Work to be completed:
When you reach the line that contains "リ】3kg(白米2.7kg)、5kg(白" in the data below, start reproducing lines exactly, and stop after the line that contains "Левски ще стартира".
>>>
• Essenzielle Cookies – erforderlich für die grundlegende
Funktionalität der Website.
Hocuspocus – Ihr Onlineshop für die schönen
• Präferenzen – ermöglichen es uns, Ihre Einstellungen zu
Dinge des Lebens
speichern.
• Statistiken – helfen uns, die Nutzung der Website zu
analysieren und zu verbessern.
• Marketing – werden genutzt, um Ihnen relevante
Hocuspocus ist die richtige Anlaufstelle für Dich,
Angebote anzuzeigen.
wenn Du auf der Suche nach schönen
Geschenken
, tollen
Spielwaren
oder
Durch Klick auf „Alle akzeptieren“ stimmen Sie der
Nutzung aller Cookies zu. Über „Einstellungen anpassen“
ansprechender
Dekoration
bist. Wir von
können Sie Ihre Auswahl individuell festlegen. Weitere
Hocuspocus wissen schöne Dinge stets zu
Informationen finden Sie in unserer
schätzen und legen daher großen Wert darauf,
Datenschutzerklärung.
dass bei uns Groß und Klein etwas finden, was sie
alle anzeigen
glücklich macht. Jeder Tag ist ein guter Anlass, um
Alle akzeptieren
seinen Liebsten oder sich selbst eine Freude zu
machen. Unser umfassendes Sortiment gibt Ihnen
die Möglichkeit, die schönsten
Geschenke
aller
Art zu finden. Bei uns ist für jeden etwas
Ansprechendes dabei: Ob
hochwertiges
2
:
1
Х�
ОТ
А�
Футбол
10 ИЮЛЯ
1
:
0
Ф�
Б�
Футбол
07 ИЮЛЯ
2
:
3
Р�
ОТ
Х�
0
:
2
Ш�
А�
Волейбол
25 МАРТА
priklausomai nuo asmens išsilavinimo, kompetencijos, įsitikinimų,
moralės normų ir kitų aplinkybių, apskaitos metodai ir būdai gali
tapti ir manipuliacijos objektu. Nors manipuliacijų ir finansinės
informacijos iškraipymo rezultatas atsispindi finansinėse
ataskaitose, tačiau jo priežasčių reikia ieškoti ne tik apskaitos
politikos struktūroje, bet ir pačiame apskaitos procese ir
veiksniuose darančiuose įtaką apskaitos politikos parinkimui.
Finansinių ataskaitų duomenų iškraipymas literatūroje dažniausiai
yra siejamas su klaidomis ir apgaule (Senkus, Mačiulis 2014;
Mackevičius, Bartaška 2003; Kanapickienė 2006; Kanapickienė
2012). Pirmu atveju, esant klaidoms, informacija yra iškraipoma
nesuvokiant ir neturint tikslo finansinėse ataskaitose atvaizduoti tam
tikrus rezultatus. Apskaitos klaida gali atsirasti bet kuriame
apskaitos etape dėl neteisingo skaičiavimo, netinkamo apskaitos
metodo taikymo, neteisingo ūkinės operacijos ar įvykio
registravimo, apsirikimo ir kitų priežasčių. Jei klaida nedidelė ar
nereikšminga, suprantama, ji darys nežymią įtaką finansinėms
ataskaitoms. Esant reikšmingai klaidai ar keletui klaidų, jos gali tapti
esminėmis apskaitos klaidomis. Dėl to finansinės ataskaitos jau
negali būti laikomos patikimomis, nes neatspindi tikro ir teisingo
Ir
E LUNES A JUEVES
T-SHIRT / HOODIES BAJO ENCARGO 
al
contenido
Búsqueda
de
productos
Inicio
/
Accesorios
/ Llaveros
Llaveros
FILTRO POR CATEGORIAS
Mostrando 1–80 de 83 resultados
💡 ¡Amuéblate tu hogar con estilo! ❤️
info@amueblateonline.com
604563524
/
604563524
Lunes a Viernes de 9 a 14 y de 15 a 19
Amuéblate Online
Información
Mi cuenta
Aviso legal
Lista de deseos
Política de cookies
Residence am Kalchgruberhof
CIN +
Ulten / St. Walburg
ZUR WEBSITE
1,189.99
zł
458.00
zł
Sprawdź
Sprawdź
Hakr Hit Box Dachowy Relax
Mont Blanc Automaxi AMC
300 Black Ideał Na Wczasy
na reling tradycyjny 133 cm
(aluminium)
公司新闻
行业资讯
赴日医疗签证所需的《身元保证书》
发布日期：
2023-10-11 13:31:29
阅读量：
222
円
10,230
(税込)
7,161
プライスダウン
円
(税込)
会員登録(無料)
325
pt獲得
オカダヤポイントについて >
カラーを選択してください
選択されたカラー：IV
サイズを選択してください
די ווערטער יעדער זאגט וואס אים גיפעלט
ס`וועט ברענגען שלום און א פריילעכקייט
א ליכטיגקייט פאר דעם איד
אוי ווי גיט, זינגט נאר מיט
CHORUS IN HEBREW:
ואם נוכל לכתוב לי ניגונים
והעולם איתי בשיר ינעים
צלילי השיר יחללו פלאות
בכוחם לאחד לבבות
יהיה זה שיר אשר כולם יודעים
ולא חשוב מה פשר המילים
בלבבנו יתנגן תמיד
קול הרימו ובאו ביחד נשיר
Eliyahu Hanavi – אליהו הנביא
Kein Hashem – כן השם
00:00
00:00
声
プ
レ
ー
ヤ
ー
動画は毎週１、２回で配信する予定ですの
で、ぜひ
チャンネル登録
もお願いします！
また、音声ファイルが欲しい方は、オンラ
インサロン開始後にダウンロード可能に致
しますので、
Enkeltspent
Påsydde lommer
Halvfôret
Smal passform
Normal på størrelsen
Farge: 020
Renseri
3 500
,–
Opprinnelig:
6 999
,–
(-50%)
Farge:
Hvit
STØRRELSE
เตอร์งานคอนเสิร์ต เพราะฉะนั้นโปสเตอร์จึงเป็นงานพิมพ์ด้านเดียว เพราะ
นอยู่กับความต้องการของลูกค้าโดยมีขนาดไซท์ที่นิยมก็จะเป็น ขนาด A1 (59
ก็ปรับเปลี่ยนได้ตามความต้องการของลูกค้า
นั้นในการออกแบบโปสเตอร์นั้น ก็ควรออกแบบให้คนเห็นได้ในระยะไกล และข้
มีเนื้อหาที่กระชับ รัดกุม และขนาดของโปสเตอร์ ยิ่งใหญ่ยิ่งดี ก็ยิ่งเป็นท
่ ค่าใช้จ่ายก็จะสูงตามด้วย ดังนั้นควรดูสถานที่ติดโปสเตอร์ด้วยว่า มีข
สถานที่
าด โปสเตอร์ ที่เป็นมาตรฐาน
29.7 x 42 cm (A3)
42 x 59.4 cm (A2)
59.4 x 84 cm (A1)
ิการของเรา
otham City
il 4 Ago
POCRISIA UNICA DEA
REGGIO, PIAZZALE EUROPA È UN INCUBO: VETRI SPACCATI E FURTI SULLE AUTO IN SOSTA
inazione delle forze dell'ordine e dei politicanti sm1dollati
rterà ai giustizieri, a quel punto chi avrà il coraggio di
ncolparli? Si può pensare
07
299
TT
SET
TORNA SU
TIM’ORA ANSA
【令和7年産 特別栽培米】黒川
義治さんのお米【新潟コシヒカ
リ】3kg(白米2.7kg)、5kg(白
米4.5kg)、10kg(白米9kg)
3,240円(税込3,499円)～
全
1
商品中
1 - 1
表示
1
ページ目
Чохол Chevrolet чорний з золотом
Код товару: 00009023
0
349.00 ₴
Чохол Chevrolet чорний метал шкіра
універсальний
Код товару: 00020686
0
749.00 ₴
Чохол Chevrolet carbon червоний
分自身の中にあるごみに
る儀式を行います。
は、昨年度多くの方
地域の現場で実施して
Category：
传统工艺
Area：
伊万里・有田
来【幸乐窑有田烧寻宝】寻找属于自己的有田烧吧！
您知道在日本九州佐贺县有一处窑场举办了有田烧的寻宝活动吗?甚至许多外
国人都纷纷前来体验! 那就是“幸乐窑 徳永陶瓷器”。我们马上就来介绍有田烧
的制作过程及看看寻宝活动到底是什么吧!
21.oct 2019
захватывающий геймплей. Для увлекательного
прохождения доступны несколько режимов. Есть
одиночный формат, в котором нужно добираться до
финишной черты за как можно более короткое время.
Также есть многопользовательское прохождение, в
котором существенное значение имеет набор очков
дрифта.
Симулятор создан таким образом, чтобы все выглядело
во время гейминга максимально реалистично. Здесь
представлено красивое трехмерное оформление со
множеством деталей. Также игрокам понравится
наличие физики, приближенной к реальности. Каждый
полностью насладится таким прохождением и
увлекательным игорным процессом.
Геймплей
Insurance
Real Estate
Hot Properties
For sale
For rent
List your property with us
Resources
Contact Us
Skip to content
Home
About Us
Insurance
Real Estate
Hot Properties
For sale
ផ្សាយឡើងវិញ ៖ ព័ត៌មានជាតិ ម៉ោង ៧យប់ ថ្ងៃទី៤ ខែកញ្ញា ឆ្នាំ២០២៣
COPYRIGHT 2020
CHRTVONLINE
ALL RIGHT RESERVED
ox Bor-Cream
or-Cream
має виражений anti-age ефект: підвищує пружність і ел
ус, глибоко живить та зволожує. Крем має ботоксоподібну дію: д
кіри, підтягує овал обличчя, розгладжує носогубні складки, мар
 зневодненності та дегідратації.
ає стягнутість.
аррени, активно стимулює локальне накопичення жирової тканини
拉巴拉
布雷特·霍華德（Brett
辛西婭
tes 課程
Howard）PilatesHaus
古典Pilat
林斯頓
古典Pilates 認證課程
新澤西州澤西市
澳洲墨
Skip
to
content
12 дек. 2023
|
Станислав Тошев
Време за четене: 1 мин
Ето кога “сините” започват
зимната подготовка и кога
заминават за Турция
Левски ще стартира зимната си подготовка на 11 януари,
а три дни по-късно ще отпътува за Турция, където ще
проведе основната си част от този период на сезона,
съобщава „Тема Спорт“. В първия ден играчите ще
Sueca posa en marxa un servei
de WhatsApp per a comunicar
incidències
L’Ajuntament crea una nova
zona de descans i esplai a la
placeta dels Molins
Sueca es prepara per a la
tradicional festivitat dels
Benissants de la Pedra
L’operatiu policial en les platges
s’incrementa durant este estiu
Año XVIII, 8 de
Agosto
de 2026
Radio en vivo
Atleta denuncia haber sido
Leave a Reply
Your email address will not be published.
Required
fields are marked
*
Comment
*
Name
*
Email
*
<<<
Task response:
リ】3kg(白米2.7kg)、5kg(白
米4.5kg)、10kg(白米9kg)
3,240円(税込3,499円)～
全
1
商品中
1 - 1
表示
1
ページ目
Чохол Chevrolet чорний з золотом
Код товару: 00009023
0
349.00 ₴
Чохол Chevrolet чорний метал шкіра
універсальний
Код товару: 00020686
0
749.00 ₴
Чохол Chevrolet carbon червоний
分自身の中にあるごみに
る儀式を行います。
は、昨年度多くの方
地域の現場で実施して
Category：
传统工艺
Area：
伊万里・有田
来【幸乐窑有田烧寻宝】寻找属于自己的有田烧吧！
您知道在日本九州佐贺县有一处窑场举办了有田烧的寻宝活动吗?甚至许多外
国人都纷纷前来体验! 那就是“幸乐窑 徳永陶瓷器”。我们马上就来介绍有田烧
的制作过程及看看寻宝活动到底是什么吧!
21.oct 2019
захватывающий геймплей. Для увлекательного
прохождения доступны несколько режимов. Есть
одиночный формат, в котором нужно добираться до
финишной черты за как можно более короткое время.
Также есть многопользовательское прохождение, в
котором существенное значение имеет набор очков
дрифта.
Симулятор создан таким образом, чтобы все выглядело
во время гейминга максимально реалистично. Здесь
представлено красивое трехмерное оформление со
множеством деталей. Также игрокам понравится
наличие физики, приближенной к реальности. Каждый
полностью насладится таким прохождением и
увлекательным игорным процессом.
Геймплей
Insurance
Real Estate
Hot Properties
For sale
For rent
List your property with us
Resources
Contact Us
Skip to content
Home
About Us
Insurance
Real Estate
Hot Properties
For sale
ផ្សាយឡើងវិញ ៖ ព័ត៌មានជាតិ ម៉ោង ៧យប់ ថ្ងៃទី៤ ខែកញ្ញា ឆ្នាំ២០២៣
COPYRIGHT 2020
CHRTVONLINE
ALL RIGHT RESERVED
ox Bor-Cream
or-Cream
має виражений anti-age ефект: підвищує пружність і ел
ус, глибоко живить та зволожує. Крем має ботоксоподібну дію: д
кіри, підтягує овал обличчя, розгладжує носогубні складки, мар
 зневодненності та дегідратації.
ає стягнутість.
аррени, активно стимулює локальне накопичення жирової тканини
拉巴拉
布雷特·霍華德（Brett
辛西婭
tes 課程
Howard）PilatesHaus
古典Pilat
林斯頓
古典Pilates 認證課程
新澤西州澤西市
澳洲墨
Skip
to
content
12 дек. 2023
|
Станислав Тошев
Време за четене: 1 мин
Ето кога “сините” започват
зимната подготовка и кога
заминават за Турция
Левски ще стартира зимната си подготовка на 11 януари,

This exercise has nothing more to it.